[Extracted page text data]
»»

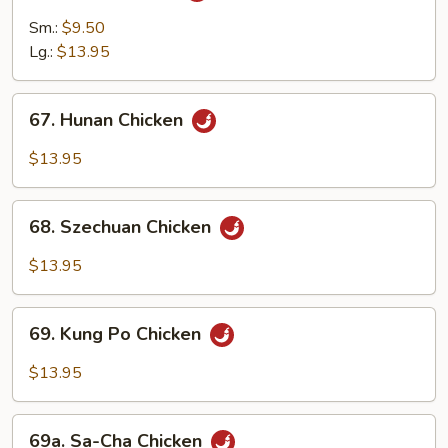
Chicken
Sm.:
$9.50
Lg.:
$13.95
67.
67. Hunan Chicken
Hunan
Chicken
$13.95
68.
68. Szechuan Chicken
Szechuan
Chicken
$13.95
69.
69. Kung Po Chicken
Kung
Po
$13.95
Chicken
69a.
69a. Sa-Cha Chicken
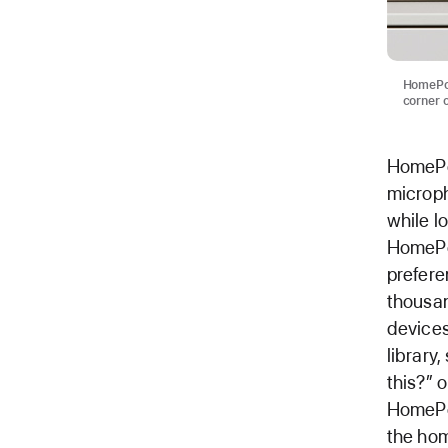
HomePod
corner o
HomePod
microph
while lo
HomePod
prefere
thousan
devices
library
this?” 
HomePod
the hom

««

◆ **Exercise directions**: Quote the data above in full and without alteration; skip the pictures.

◆ **Exercise output**:
Chicken
Sm.:
$9.50
Lg.:
$13.95
67.
67. Hunan Chicken
Hunan
Chicken
$13.95
68.
68. Szechuan Chicken
Szechuan
Chicken
$13.95
69.
69. Kung Po Chicken
Kung
Po
$13.95
Chicken
69a.
69a. Sa-Cha Chicken
HomePod
corner o
HomePod
microph
while lo
HomePod
prefere
thousan
devices
library
this?” 
HomePod
the hom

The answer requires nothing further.